Several candidates for higher office are employing an old campaign strategy: attack the establishment as being hopelessly corrupt and promise to clean up the mess.
There can be something downright heroic about the lonely crusader who takes on the corrupt, powerful people in charge and actually vanquishes them. Thus we have Geoff Duncan, a former legislator from Forsyth County and a candidate for lieutenant governor, saying this: “Our state Capitol is a mess. Let’s be honest. The special interests run the show—in both parties. Contracts are handed out for favors. You, the taxpayers, get left out. That’s got to change. As lieutenant governor, I’ll fight for ethics reform—to clean up the cesspool.”
Then we have state Sen. Michael Williams, also from Forsyth County and a candidate for governor, saying this: “It is time to destroy crony capitalism and root out the elite and corrupt players who orchestrate it… Our campaign is powered by the people, not lobbyists and special interest groups.” For good measure, one of Williams’ campaign aides added, “Michael Williams stands with working-class Georgians instead of corrupt special interests.”
There is also former legislator Hunter Hill of Atlanta, who is running for governor: “Career politicians support the status quo to ensure they don’t offend the lobbyist and special interests. What they don’t do is deliver results.”
There’s just one little problem with this approach. Duncan, Williams and Hill are all Republicans. They are attacking a state government establishment that is totally populated by members of the Republican Party. If there is as much corruption and undue influence of lobbyists as they claim, then it’s happening in a government run by their own party.

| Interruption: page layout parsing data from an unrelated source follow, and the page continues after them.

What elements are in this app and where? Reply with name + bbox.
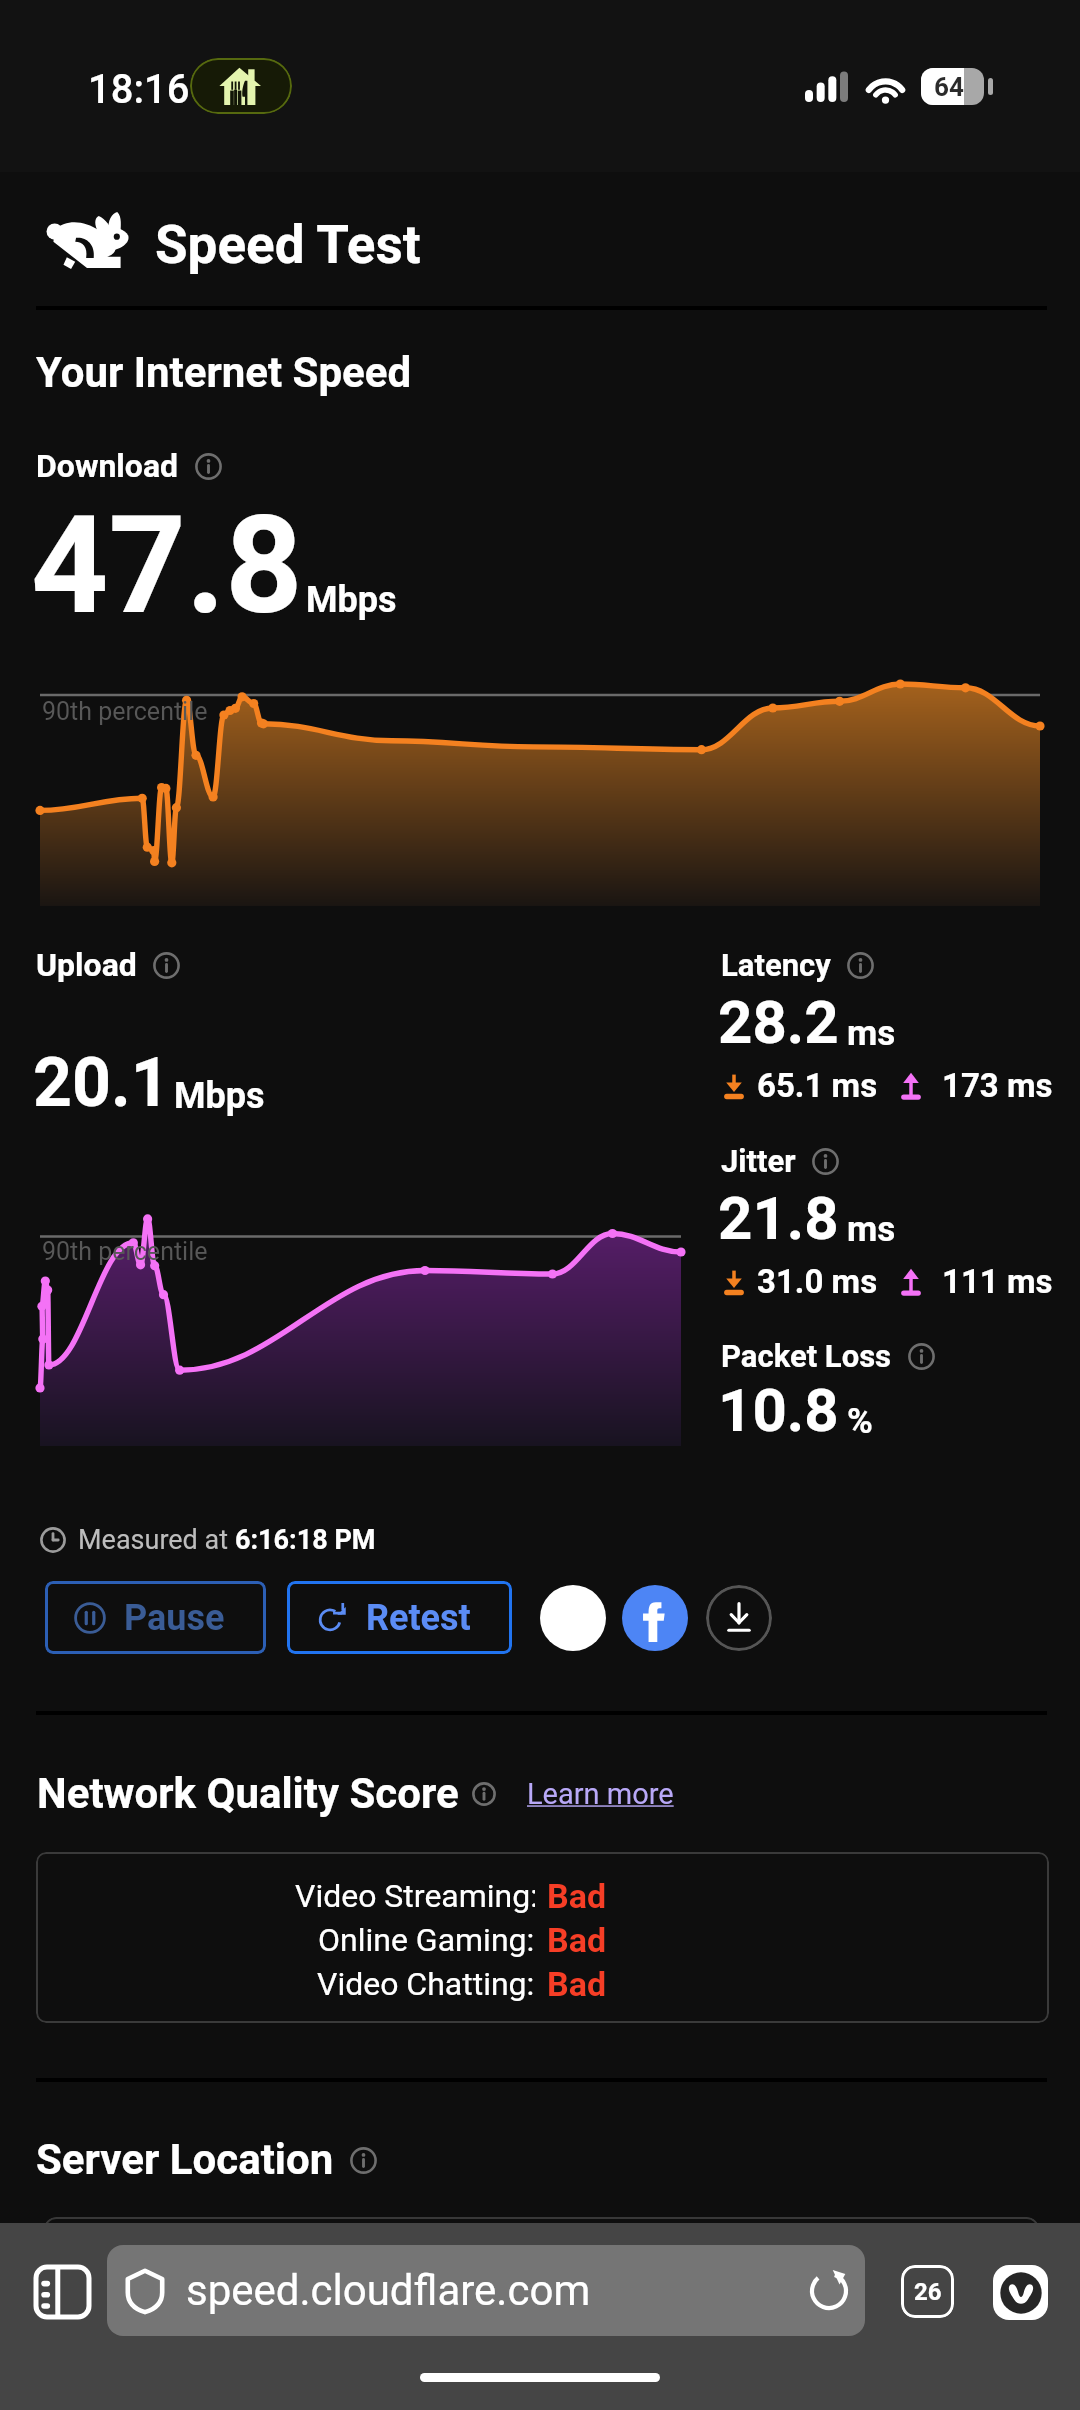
button[interactable]: Panels	[33, 2264, 92, 2320]
button[interactable]: Food delivery	[190, 58, 292, 114]
staticText: Bad	[547, 1876, 607, 1916]
staticText: 6:16:18 PM	[235, 1524, 376, 1556]
button[interactable]: Latency info	[845, 950, 875, 980]
staticText: Mbps	[174, 1075, 265, 1117]
button[interactable]: Download info	[193, 451, 223, 481]
button[interactable]: Share on Facebook	[622, 1585, 688, 1651]
button[interactable]: Pause	[45, 1581, 266, 1654]
staticText: 26	[914, 2278, 942, 2306]
button[interactable]: Vivaldi menu	[993, 2265, 1048, 2320]
staticText: 18:16	[88, 66, 190, 113]
button[interactable]: Jitter info	[810, 1146, 840, 1176]
staticText: 47.8	[31, 487, 303, 645]
button[interactable]: Packet Loss info	[906, 1341, 936, 1371]
staticText: Network Quality Score	[37, 1769, 459, 1818]
staticText: Measured at	[78, 1524, 235, 1556]
staticText: Online Gaming:	[318, 1921, 535, 1959]
staticText: speed.cloudflare.com	[186, 2266, 591, 2315]
button[interactable]: Download results	[706, 1585, 772, 1651]
staticText: ms	[847, 1013, 896, 1054]
staticText: 65.1 ms	[757, 1066, 878, 1105]
staticText: Video Chatting:	[317, 1965, 535, 2003]
button[interactable]: Retest	[287, 1581, 512, 1654]
staticText: 111 ms	[942, 1262, 1053, 1301]
staticText: Speed Test	[155, 214, 421, 276]
staticText: 90th percentile	[42, 697, 208, 726]
staticText: Bad	[547, 1964, 607, 2004]
staticText: 28.2	[718, 987, 839, 1057]
button[interactable]: Server Location info	[348, 2145, 378, 2175]
staticText: Mbps	[306, 579, 397, 621]
staticText: Upload	[36, 946, 137, 984]
staticText: 64	[934, 72, 964, 102]
staticText: 20.1	[33, 1043, 170, 1123]
button[interactable]: Network Quality Score info	[471, 1781, 497, 1807]
staticText: Server Location	[36, 2135, 334, 2184]
button[interactable]: Share on X	[540, 1585, 606, 1651]
staticText: Pause	[124, 1597, 225, 1639]
button[interactable]: Tabs	[901, 2265, 954, 2318]
button[interactable]: speed.cloudflare.com	[107, 2245, 865, 2336]
staticText: Video Streaming:	[295, 1877, 535, 1915]
button[interactable]: Learn more	[527, 1777, 674, 1811]
staticText: Learn more	[527, 1777, 674, 1811]
button[interactable]: Upload info	[151, 950, 181, 980]
staticText: 21.8	[718, 1183, 839, 1253]
staticText: 90th percentile	[42, 1237, 208, 1266]
staticText: Bad	[547, 1920, 607, 1960]
staticText: ms	[847, 1209, 896, 1250]
staticText: Your Internet Speed	[36, 348, 412, 397]
staticText: 31.0 ms	[757, 1262, 878, 1301]
staticText: Jitter	[721, 1143, 796, 1179]
staticText: Packet Loss	[721, 1338, 892, 1374]
staticText: Retest	[366, 1597, 471, 1639]
staticText: %	[847, 1401, 873, 1442]
staticText: Download	[36, 447, 179, 485]
staticText: Latency	[721, 947, 831, 983]
staticText: 10.8	[718, 1375, 839, 1445]
staticText: 173 ms	[942, 1066, 1053, 1105]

For the past 15 years, the governor of Georgia has been a Republican. Since the 2005 General Assembly session, Republicans have held majority control over both the state Senate and House of Representatives. No bill passes either chamber unless the Republican leadership says it’s OK. In recent years, that GOP majority has amounted to nearly two-thirds of the seats in both chambers.
Democrats don’t pass important bills in the legislature, because they only have about one-third of the votes. They don’t award state contracts or steer state business to their favored cronies. That’s entirely a function of the majority party.
Lobbyists do wine and dine a few Democrats, but far more of their attention and spending is devoted to the Republican leadership along with the Republican rank-and-file. They’d be crazy to do otherwise.
The criticisms of Williams, Hill and Duncan would make sense if Georgia’s government was controlled by the Democrats. But it’s not—their own party has held an iron fist over all the proceedings for the past 12 years. When they say the things they do, they’re slandering the political party that they’ve been part of for so long. You wonder when Sonny Perdue or Nathan Deal is going to rise up and strike back at his critics.
There’s a good reason why these candidates are taking this anti-establishment approach. They are running low in the polls against candidates who are more palatable to the establishment. Williams and Hill have both been running at single digits in the few public polls that have been released for the GOP primary, far behind Lt. Gov. Casey Cagle.
While Williams constantly reminds voters he was the first Georgia legislator to endorse Donald Trump for president, that hasn’t done him a lot of good. He’s been stuck down at 3 or 4 percent in the early polls.
There hasn’t been much polling of the race for lieutenant governor, but Duncan is considered the underdog at this point to state Sen. David Shafer (R-Duluth), who has raised a ton of money.
When you’re behind, why not throw a few bombs?